Il motivo in esame appare per un verso inammissibilmente formulato: in relazione ad
entrambi i profili di omessa o inidonea motivazione la parte ricorrente non ha -in
maniera idoneamente autosufficiente- dettagliato il presupposto di fatto dell’asserita
inidoneità di motivazione, vuoi per l’aspetto relativo ai differenti orari di servizio dei
dipendenti; vuoi per l’aspetto relativo alle giacenze di magazzino, alle bottiglie con
difetti etcetera. In tal modo ha impedito alla Corte di esercitare quel controllo
prognostico circa la fattispecie concreta (in termini, Sez.
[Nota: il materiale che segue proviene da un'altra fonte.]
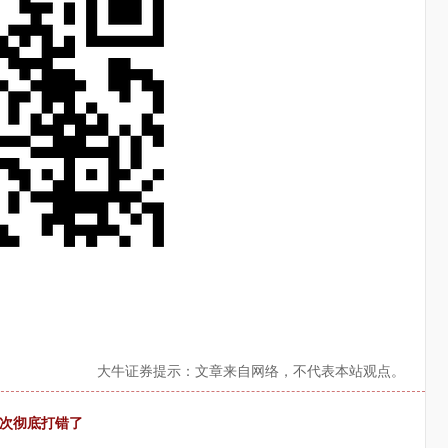
大牛证券提示：文章来自网络，不代表本站观点。
这次彻底打错了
L, Sentenza n. 9777 del
19/07/2001) che è necessario al fine di escludere che il motivo di ricorso sia
manifestamente infondato sotto il profilo dell’insussistenza in atti della prova degli
assunti su cui il motivo si regge.
Quanto poi all’omessa esposizione dei fatti di causa, la parte ricorrente non esplicita
né quali sarebbero i fatti di causa tralasciati né quale rilevanza l’omissione dei
medesimi avrebbe ai fini di rendere conoscibile alla Corte gli elementi essenziali
della fattispecie controversa.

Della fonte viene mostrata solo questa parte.